▸ DATA UNDER STUDY
--

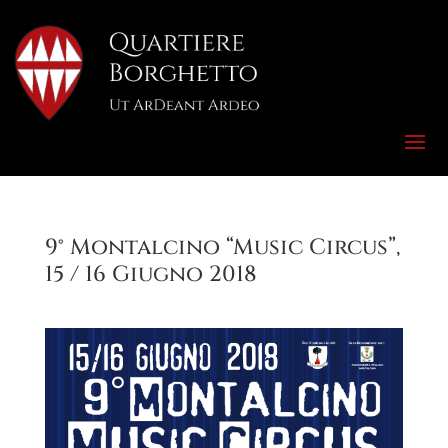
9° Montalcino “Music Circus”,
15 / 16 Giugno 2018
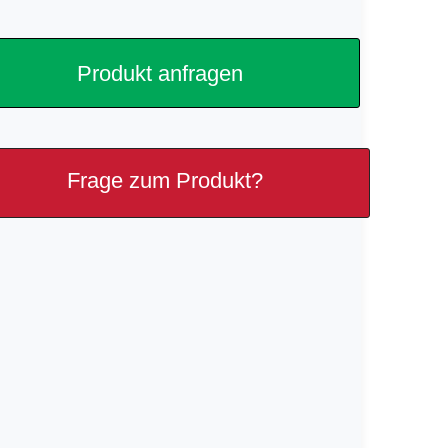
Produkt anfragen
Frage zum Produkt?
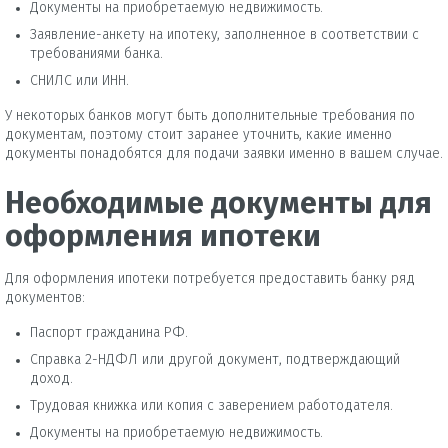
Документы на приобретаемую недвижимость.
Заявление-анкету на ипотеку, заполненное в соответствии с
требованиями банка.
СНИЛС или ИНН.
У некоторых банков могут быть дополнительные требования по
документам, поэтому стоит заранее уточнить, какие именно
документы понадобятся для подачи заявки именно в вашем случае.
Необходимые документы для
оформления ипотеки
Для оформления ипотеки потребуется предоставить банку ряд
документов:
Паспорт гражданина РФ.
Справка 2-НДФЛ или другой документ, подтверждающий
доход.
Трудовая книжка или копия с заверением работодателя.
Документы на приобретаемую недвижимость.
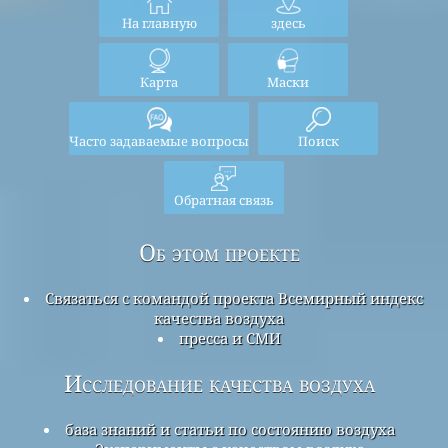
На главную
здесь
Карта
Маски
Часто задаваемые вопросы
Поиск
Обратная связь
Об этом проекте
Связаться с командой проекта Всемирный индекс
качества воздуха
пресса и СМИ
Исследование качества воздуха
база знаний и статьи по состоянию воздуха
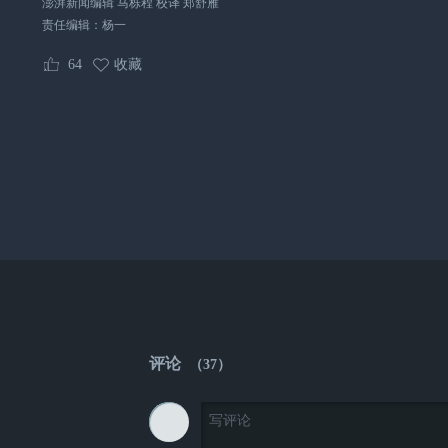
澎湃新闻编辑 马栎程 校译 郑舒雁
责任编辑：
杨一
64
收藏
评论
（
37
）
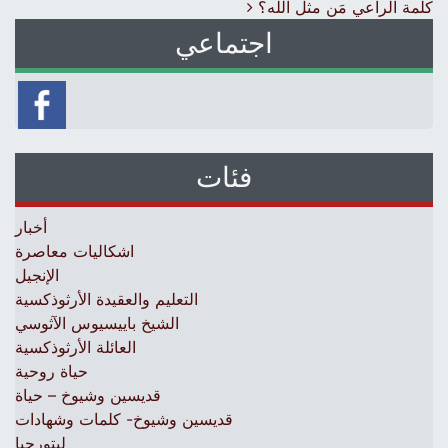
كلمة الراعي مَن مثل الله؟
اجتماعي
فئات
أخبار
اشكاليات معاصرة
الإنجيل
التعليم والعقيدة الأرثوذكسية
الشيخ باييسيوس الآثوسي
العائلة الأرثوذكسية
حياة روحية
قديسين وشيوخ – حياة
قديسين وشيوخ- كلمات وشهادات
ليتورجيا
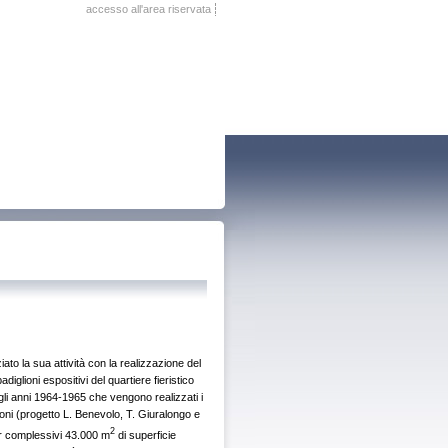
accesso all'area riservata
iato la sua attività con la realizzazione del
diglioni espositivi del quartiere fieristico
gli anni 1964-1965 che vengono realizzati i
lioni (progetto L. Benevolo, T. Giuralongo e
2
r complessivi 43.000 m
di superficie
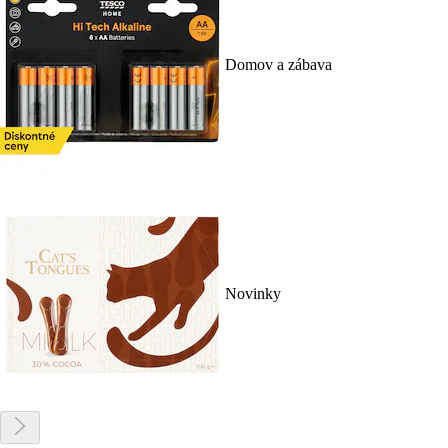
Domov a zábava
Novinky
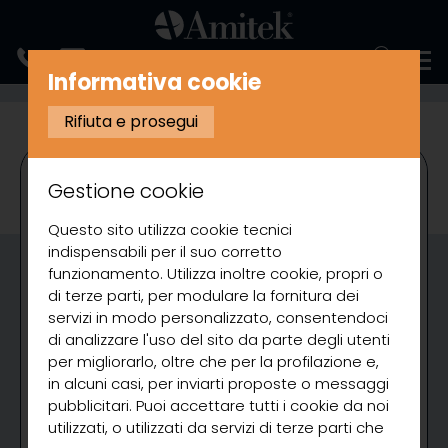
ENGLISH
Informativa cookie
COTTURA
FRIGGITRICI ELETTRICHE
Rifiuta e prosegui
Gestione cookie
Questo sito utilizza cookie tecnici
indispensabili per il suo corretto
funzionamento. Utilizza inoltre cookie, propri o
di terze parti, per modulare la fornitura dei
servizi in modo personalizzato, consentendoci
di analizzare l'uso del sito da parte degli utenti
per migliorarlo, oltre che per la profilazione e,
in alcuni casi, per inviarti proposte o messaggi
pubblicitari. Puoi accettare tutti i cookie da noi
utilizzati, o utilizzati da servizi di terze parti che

--

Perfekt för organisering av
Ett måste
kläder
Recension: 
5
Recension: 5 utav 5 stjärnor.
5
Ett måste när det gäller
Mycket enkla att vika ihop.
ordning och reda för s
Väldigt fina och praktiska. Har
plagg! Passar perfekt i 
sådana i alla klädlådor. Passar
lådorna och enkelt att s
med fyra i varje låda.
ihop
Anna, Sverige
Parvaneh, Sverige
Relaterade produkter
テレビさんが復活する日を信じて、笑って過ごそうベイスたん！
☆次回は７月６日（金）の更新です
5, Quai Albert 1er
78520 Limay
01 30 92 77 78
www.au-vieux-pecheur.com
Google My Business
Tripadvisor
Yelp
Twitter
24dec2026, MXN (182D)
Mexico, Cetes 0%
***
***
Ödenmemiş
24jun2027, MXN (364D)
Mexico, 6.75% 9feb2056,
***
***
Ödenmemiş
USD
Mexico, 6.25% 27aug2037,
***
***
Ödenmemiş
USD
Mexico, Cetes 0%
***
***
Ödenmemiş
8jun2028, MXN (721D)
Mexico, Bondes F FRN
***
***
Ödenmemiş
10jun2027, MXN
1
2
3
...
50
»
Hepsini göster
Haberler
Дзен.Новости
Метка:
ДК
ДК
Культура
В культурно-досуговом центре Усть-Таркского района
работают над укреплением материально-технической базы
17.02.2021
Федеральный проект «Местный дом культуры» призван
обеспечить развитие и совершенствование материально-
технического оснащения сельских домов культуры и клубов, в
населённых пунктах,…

--

Your answer must consist solely of the lines above between the line holding "www.au-vieux-pecheur.com" and the line holding "населённых пунктах,…", inclusive, copied exactly.

▸ ANSWER BELOW
www.au-vieux-pecheur.com
Google My Business
Tripadvisor
Yelp
Twitter
24dec2026, MXN (182D)
Mexico, Cetes 0%
***
***
Ödenmemiş
24jun2027, MXN (364D)
Mexico, 6.75% 9feb2056,
***
***
Ödenmemiş
USD
Mexico, 6.25% 27aug2037,
***
***
Ödenmemiş
USD
Mexico, Cetes 0%
***
***
Ödenmemiş
8jun2028, MXN (721D)
Mexico, Bondes F FRN
***
***
Ödenmemiş
10jun2027, MXN
1
2
3
...
50
»
Hepsini göster
Haberler
Дзен.Новости
Метка:
ДК
ДК
Культура
В культурно-досуговом центре Усть-Таркского района
работают над укреплением материально-технической базы
17.02.2021
Федеральный проект «Местный дом культуры» призван
обеспечить развитие и совершенствование материально-
технического оснащения сельских домов культуры и клубов, в
населённых пунктах,…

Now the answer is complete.